A sus 48 años, muestra una madurez absoluta en su visión. No por ello es
cerrado: entiende otras disciplinas, mantiene excelentes amistades con maestros
de diversos estilos y comparte con todos en un marco de respeto.
Lo que
sus alumnos más agradecen es su transparencia total. Nunca les ha mentido ni
les exige nada que él mismo no pueda ejecutar, enseña con el ejemplo: si pide
un golpe, una técnica o una aplicación en un kata, él la demuestra en el acto.

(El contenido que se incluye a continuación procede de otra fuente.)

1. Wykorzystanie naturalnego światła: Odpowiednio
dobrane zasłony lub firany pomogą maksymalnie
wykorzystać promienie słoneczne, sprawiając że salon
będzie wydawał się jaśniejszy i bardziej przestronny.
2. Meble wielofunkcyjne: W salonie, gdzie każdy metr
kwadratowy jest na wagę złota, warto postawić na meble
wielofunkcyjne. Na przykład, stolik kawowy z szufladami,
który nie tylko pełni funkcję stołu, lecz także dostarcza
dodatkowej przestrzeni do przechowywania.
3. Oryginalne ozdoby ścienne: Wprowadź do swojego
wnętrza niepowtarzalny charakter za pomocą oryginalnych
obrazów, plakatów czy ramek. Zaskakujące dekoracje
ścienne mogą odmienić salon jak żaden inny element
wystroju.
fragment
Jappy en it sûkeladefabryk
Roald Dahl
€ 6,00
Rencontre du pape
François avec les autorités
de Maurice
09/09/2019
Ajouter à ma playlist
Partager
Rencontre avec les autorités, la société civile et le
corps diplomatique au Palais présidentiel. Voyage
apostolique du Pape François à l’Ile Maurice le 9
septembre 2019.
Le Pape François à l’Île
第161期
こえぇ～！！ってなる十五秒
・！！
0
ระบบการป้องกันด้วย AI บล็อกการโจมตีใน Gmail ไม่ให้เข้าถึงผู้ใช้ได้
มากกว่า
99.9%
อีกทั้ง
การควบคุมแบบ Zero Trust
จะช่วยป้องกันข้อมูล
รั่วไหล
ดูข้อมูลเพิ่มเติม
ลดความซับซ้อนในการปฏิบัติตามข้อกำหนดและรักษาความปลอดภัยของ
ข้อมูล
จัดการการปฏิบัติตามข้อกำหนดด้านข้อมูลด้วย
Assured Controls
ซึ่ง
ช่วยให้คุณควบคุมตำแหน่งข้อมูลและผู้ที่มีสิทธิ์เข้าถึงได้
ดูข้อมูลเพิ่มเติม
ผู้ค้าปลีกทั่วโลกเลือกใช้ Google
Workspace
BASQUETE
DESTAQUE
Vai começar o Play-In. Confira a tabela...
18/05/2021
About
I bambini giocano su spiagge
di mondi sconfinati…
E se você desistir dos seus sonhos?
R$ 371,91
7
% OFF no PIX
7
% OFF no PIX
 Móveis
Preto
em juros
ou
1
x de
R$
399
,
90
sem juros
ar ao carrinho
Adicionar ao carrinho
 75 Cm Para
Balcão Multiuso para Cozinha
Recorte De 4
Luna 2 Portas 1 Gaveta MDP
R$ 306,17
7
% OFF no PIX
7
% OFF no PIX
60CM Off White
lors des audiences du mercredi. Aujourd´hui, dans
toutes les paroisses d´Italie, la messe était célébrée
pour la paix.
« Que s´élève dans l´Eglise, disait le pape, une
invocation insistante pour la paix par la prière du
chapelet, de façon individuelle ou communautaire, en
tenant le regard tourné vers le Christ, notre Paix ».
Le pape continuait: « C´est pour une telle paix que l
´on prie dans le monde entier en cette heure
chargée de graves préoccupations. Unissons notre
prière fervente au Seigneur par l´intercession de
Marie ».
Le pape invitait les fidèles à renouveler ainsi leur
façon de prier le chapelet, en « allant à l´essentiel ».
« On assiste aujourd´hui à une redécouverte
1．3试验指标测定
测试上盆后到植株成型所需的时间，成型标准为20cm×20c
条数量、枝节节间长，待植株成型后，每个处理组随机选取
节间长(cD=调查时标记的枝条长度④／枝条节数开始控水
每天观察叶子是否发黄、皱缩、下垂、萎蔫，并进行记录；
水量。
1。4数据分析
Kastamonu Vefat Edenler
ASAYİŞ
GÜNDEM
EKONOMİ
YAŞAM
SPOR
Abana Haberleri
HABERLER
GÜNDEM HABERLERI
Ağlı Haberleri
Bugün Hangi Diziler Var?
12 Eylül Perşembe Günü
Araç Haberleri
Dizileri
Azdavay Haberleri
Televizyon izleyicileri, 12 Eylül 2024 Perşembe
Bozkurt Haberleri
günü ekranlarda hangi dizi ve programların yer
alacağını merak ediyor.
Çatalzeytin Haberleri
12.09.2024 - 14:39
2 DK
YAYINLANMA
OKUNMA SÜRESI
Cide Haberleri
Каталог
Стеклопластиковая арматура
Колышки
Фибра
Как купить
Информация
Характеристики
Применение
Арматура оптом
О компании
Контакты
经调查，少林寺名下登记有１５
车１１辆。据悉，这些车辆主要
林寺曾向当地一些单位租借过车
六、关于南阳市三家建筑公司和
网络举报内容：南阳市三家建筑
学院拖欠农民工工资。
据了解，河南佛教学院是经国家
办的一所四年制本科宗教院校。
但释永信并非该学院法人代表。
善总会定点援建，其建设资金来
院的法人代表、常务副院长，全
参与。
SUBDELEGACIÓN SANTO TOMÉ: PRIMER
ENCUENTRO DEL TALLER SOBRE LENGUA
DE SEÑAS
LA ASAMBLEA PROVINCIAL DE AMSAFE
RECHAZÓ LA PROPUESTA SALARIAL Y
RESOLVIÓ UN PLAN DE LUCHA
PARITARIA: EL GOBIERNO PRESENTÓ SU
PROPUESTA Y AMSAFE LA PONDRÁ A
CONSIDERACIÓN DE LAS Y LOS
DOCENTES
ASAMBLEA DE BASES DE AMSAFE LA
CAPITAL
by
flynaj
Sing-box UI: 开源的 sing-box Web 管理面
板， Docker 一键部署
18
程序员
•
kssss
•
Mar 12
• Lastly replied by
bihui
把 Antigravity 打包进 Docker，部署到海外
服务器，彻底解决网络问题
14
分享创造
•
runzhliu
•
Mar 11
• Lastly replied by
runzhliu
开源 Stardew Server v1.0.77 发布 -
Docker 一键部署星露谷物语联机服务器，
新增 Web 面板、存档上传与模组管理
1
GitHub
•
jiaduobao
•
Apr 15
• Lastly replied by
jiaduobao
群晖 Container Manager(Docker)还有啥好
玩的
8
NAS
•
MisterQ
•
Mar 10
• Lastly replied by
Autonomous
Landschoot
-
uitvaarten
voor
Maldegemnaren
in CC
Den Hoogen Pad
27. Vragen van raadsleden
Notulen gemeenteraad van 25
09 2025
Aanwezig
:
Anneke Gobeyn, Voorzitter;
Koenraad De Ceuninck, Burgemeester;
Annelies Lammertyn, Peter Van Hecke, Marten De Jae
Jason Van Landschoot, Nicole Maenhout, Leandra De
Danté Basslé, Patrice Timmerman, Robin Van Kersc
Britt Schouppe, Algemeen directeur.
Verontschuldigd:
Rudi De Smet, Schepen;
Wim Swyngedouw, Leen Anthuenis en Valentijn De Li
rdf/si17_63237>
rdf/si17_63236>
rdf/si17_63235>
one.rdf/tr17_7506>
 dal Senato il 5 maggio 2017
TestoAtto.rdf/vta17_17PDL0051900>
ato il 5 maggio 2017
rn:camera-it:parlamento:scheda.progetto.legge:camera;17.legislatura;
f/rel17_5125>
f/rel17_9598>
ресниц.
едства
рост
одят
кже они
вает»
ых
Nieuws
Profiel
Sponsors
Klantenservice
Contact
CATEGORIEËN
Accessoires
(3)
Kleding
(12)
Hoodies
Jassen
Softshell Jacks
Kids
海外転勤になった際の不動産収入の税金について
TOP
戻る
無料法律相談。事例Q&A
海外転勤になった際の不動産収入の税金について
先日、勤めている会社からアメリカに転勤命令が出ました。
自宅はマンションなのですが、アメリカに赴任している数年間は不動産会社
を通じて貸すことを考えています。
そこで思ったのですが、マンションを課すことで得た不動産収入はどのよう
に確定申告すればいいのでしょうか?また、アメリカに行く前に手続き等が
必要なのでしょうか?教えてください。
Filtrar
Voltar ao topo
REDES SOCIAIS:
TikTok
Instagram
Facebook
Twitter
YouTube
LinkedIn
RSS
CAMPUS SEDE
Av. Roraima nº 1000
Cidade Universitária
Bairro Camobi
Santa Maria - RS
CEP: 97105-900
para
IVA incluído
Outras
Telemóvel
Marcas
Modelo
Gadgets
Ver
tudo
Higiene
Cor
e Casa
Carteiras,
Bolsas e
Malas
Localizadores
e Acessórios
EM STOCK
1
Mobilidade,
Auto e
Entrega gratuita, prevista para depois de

Pero tal vez su lección más valiosa no proviene de una técnica física, sino de
su filosofía sobre la vida. A menudo aconseja a sus estudiantes no dejarse
contaminar por la negatividad de las noticias en la televisión, que solo buscan
vender miedo mostrando lo peor de la sociedad. Siempre los invita a hacer un
ejercicio sencillo: mirar a su alrededor, observar a sus familias, a sus
vecinos y amigos, y contar cuántos criminales, violadores, estafadores, narcos
o personas malvadas realmente hay a su lado. La respuesta casi siempre es:
ninguno. Nos recuerda que el mundo no está perdido ni es tan oscuro como nos
quieren hacer creer; que si uno decide mirar con atención, la tierra que
habitamos, la gente que nos rodea y la vida cotidiana son infinitamente más
hermosas y valiosas.
Creo que
sensei Sergio Pérez enseña lo que enseña porque su vida fue moldeada por el
esfuerzo, el a menudo es una persona abierta a contar sus vivencias y experiencias,
pero de seguro hay muchas más cosas que solo el sabe y nunca sus alumnos capaz
sepamos, porque igualmente se nota en sus ojos, a veces un poquito de pena
acumulada, un dejo de niño que no vivo bien su infancia y que tuvo que madurar
muy pronto con la honestidad y la experiencia real: en sus clases no se vende
una ilusión, se transmite un camino de supervivencia, temple y respeto forjado
en la verdad del trabajo y de la vida real.